Government largesse is costing taxpayers

Just thinking about it “gives me a stomach ache”, said Italy’s finance minister, Giancarlo Giorgetti. He was referring to a home-improvements subsidy that has turned into the fiscal equivalent of King Kong: a monster running amok, wreaking havoc on the country’s seldom-robust public accounts. On April 9th Mr Giorgetti revealed that claims of the subsidy, known as the “superbonus”, made in the four years that the scheme has been running, together with claims of another that offsets the cost of renovating façades, would eventually drain the treasury of €219bn ($233bn). That is almost 10% of Italy’s gdp last year. How on earth did things get to this point?

Giuseppe Conte’s second government, a left-populist coalition that ran Italy from 2019 to 2021, introduced the superbonus in 2020 at the height of the covid-19 pandemic. The idea was to stimulate the stricken economy with a measure that was also environmentally beneficial. The government offered to pay homeowners 110% of the price of energy-saving renovations. Its other initiative covered 90% of the cost of doing up the front of a building. The cash was not to be reimbursed directly, but in the form of tax credits that could be sold on. The two measures have certainly helped to reinvigorate the economy. The turnover of Italy’s construction sector grew by 31% in the four years to the end of 2023; in other big European economies it has been flat at best. That has helped Italy recover more quickly from the pandemic than either France or Germany have managed. But success has come at a huge price.

There are at least four reasons why things have gone badly wrong. The first is simply that the superbonus has proved wildly popular. That should not have been a surprise: what is not to like about being repaid more than you have spent?
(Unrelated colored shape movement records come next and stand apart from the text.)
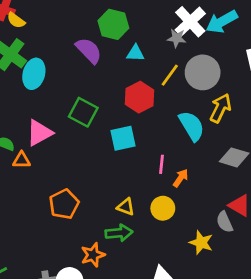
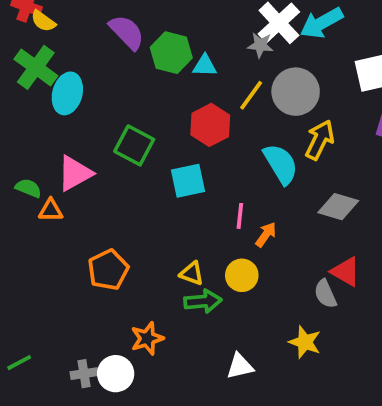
green hexagon: (113, 24) -> (171, 53), moved
purple semicircle: (89, 50) -> (127, 32), moved
green arrow: (119, 233) -> (203, 301), moved
yellow star: (201, 242) -> (305, 342), moved

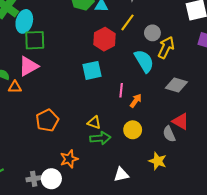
gray circle: (296, 92) -> (152, 33), moved, size x0.6
green square: (134, 145) -> (35, 40), moved, turned -30
yellow circle: (242, 275) -> (133, 130), moved

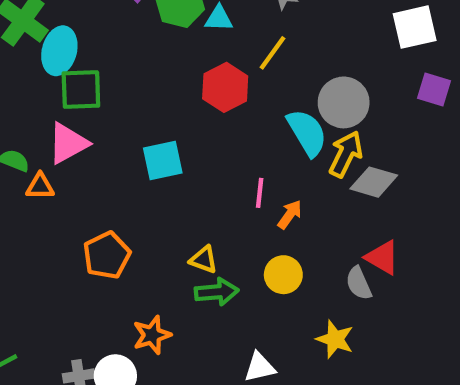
gray circle: (152, 33) -> (344, 102), moved, size x1.5
yellow arrow: (166, 47) -> (346, 154), moved
cyan square: (92, 70) -> (163, 161), moved

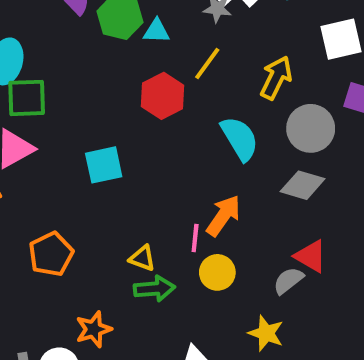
gray circle: (344, 102) -> (311, 128), moved
yellow arrow: (346, 154) -> (276, 78), moved
pink line: (260, 193) -> (195, 238), moved
orange arrow: (290, 214) -> (223, 216), size x1.5
gray semicircle: (359, 283) -> (288, 281), turned 76

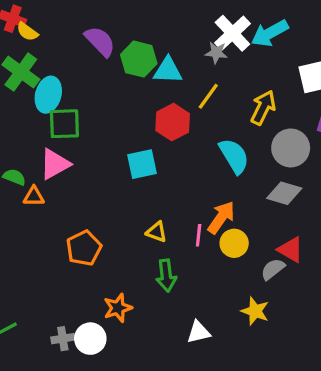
cyan triangle: (156, 31) -> (168, 70), size x1.4
cyan square: (104, 165) -> (142, 164), moved
yellow triangle: (142, 258) -> (157, 232), moved
yellow circle: (217, 272) -> (234, 243), moved
green arrow: (154, 289) -> (166, 276), turned 88

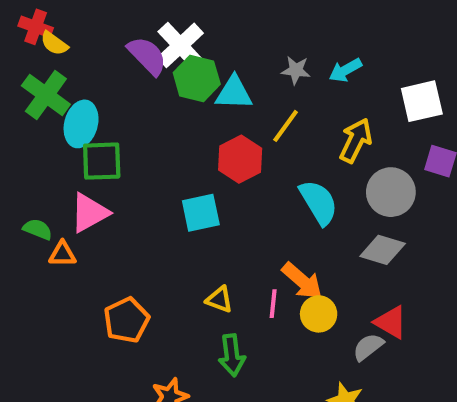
white cross: (232, 33) -> (180, 45), moved
cyan arrow: (270, 33) -> (345, 70), moved, size x0.7
orange arrow: (221, 217) -> (302, 281), turned 96

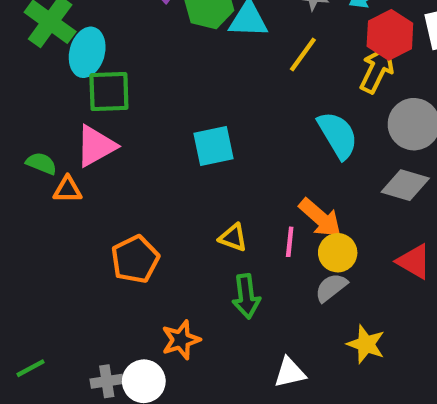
red hexagon: (240, 159) -> (390, 35), moved
gray semicircle: (368, 347) -> (331, 288), moved

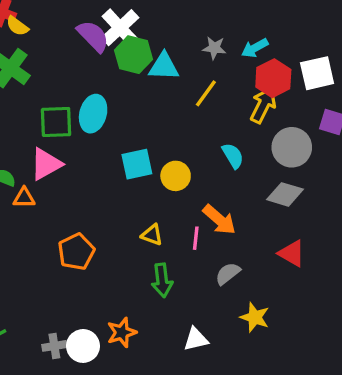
cyan ellipse: (87, 52) -> (93, 114), moved
cyan semicircle: (338, 135) -> (233, 156), size x0.7
yellow circle: (338, 253) -> (176, 176), moved
orange star: (181, 340) -> (122, 333), moved

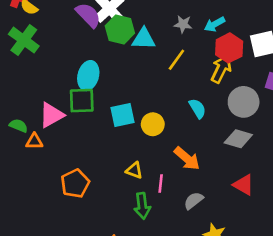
green square: (56, 122) -> (82, 101), moved
pink line: (196, 238) -> (161, 183), moved

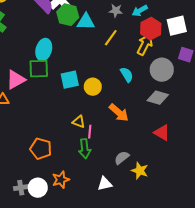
orange pentagon: (75, 183) -> (41, 149), moved, turned -30
pink line: (161, 183) -> (90, 132), moved
gray semicircle: (194, 201) -> (122, 158), moved

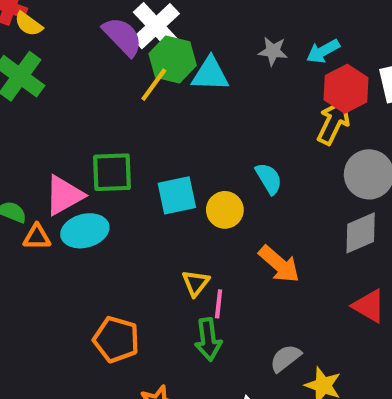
yellow line: (111, 38) -> (154, 85), moved
cyan ellipse: (44, 50) -> (85, 231), moved, turned 60
cyan semicircle: (127, 75) -> (269, 179), moved
gray diamond: (158, 98) -> (361, 233), turned -40
yellow triangle: (79, 122) -> (196, 283), turned 48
Or not spent: since the tax credits are tradeable, many homeowners simply passed them on to their builders without having to part with a euro. A second reason is outright fraud. Last August Giorgia Meloni, Italy’s prime minister, said that contracts falsified to claim the subsidies constituted the biggest-ever rip-off of the Italian state. That was when they amounted to a mere €12bn; since then, the figure has risen to €16bn. A third problem is overpricing. Because the superbonus refund is greater than the outlay, actual or theoretical, it is in the interests of both the builder and the homeowner to inflate the cost of the work. A fourth reason is that until recently Italy’s politicians did nothing to stop the merry-go-round. The superbonus had cross-party support when it was introduced. Neither of the two governments that followed Mr Conte’s has wanted to anger the public by halting a popular programme.

Ms Meloni’s government has nevertheless curbed its scope. But the cost of the superbonus alone has already left a €122bn hole in the public accounts. That goes some way towards explaining why Italy’s budget deficit soared last year from an original estimate of 5.3% of gdp to 7.2%. The future cost of the subsidies will make getting the deficit back down to 3%, as demanded by the European Commission, a formidable task—all the more so since Italy’s post-pandemic growth surge is tailing off. An austere budget in the autumn looks likely.